If you follow sports of any sort or if you just watch the news, you’ve noticed all of the steroid hearings and talk of cheating by athletes who use performance enhancing drugs. There are many differing views on this topic but as soon as the government gets involved in defining what’s fair, watch out. An interesting article in Slate magazine asks, “If steroids are cheating, why isn’t LASIK?” Great question, and that’s why I’m writing about performance enhancements in The Kneeslider.
You don’t usually think of steroids around motorcycle racing (or auto racing) since the machines are so important but suppose the racer has much better eyesight as the result of LASIK surgery than another racer, is that fair? Or back to steroids, suppose one racer has more muscular strength and endurance from taking various substances, that can certainly help win races once the skill levels are similar, fair? The point is, many of these things are going to occur any time big money is involved. The natural athlete, racer or whatever, is going to be at a disadvantage because strength, endurance and great eyesight are better than the alternatives. Is this a problem? If it is, where do you draw the line?

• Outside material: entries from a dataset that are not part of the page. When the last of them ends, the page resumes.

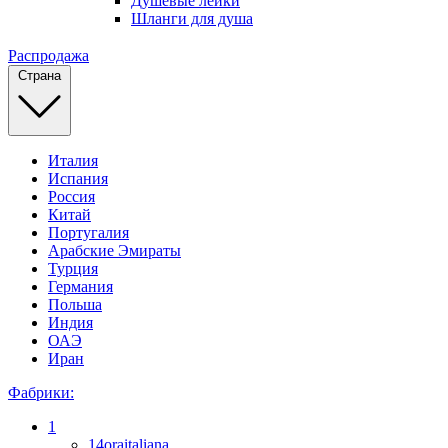
Душевые лейки
Шланги для душа
Распродажа
Страна
Италия
Испания
Россия
Китай
Португалия
Арабские Эмираты
Турция
Германия
Польша
Индия
ОАЭ
Иран
Фабрики:
1
14oraitaliana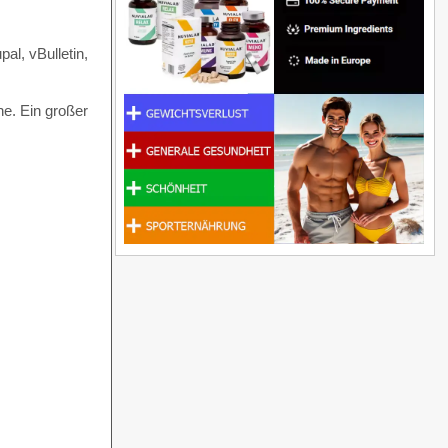
al, vBulletin,
e. Ein großer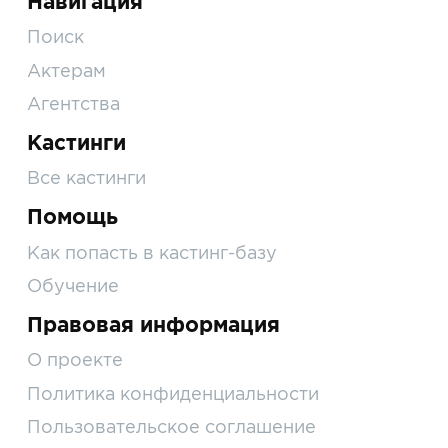
Навигация
Поиск
Актерам
Агентства
Кастинги
Все кастинги
Помощь
Как попасть в кастинг-базу
Обучение
Правовая информация
О проекте
Политика конфиденциальности
Пользовательское соглашение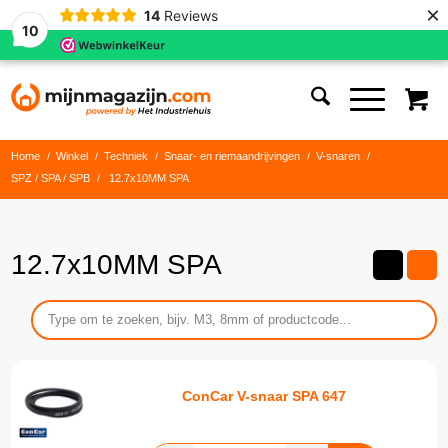
×
14
Reviews
10
Home
/
Winkel
/
Techniek
/
Snaar- en riemaandrijvingen
/
V-snaren
/
SPZ / SPA / SPB
/
12.7x10MM SPA
12.7x10MM SPA
ConCar V-snaar SPA 647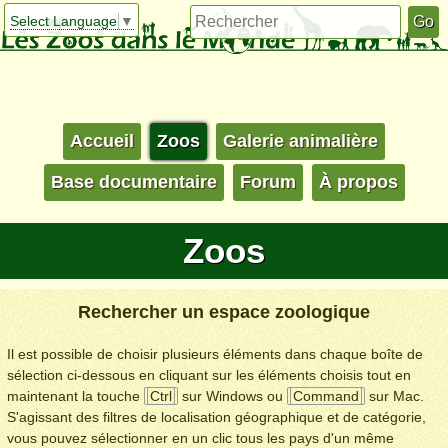
Select Language
▼
Accueil
Zoos
Galerie animalière
Base documentaire
Forum
À propos
Zoos
Rechercher un espace zoologique
Il est possible de choisir plusieurs éléments dans chaque boîte de
sélection ci-dessous en cliquant sur les éléments choisis tout en
maintenant la touche
Ctrl
sur Windows ou
Command
sur Mac.
S'agissant des filtres de localisation géographique et de catégorie,
vous pouvez sélectionner en un clic tous les pays d'un même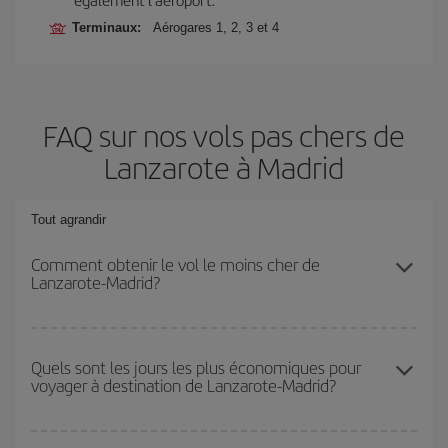
Terminaux:
Aérogares 1, 2, 3 et 4
FAQ sur nos vols pas chers de
Lanzarote à Madrid
Tout agrandir
Comment obtenir le vol le moins cher de
Lanzarote-Madrid?
Économisez sur votre billet d'avion de Lanzarote-Madrid-dest et
bénéficiez du tarif le plus bas en évitant les hautes saisons, en
Quels sont les jours les plus économiques pour
voyager à destination de Lanzarote-Madrid?
achetant à l'avance et en restant flexible sur les dates et les
horaires de votre aller-retour.
Pour découvrir quels jours bénéficient des tarifs les plus bas, il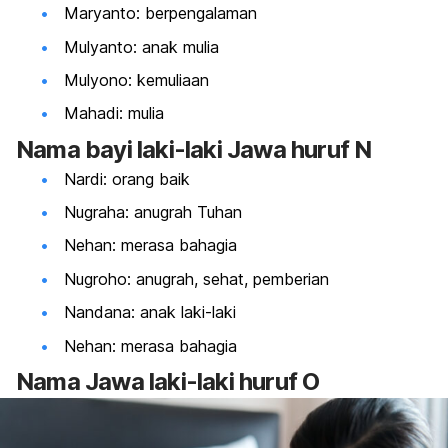
Maryanto: berpengalaman
Mulyanto: anak mulia
Mulyono: kemuliaan
Mahadi: mulia
Nama bayi laki-laki Jawa huruf N
Nardi: orang baik
Nugraha: anugrah Tuhan
Nehan: merasa bahagia
Nugroho: anugrah, sehat, pemberian
Nandana: anak laki-laki
Nehan: merasa bahagia
Nama Jawa laki-laki huruf O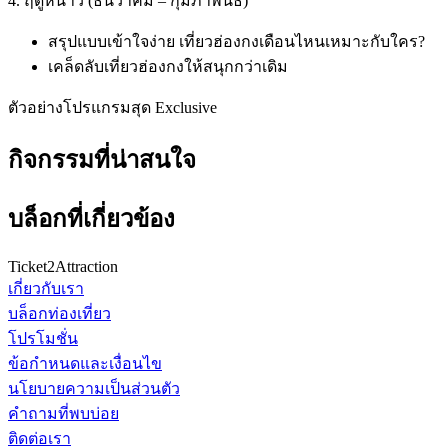
4. ฤดูหนาว (ธันวาคม – กุมภาพันธ์)
สรุปแบบเข้าใจง่าย เที่ยวฮ่องกงเดือนไหนเหมาะกับใคร?
เคล็ดลับเที่ยวฮ่องกงให้สนุกกว่าเดิม
ตัวอย่างโปรแกรมสุด Exclusive
กิจกรรมที่น่าสนใจ
บล็อกที่เกี่ยวข้อง
Ticket2Attraction
เกี่ยวกับเรา
บล็อกท่องเที่ยว
โปรโมชั่น
ข้อกำหนดและเงื่อนไข
นโยบายความเป็นส่วนตัว
คำถามที่พบบ่อย
ติดต่อเรา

Body building contests left the natural world long ago. But as science and medicine progress, more and better treatments will be available for anything short of perfection and it will be available to people in every walk of life and sporting competition. The argument that something isn’t “natural” is weak. Vitamin pills don’t occur in nature, protein supplements don’t grow on trees, if you can’t hunt, fish or harvest it, it’s not natural.
Whatever your views, it would be far better if decisions about these topics remained with the governing bodies of the sports themselves. Once congress begins to grandstand on the issue, nothing good can come of it.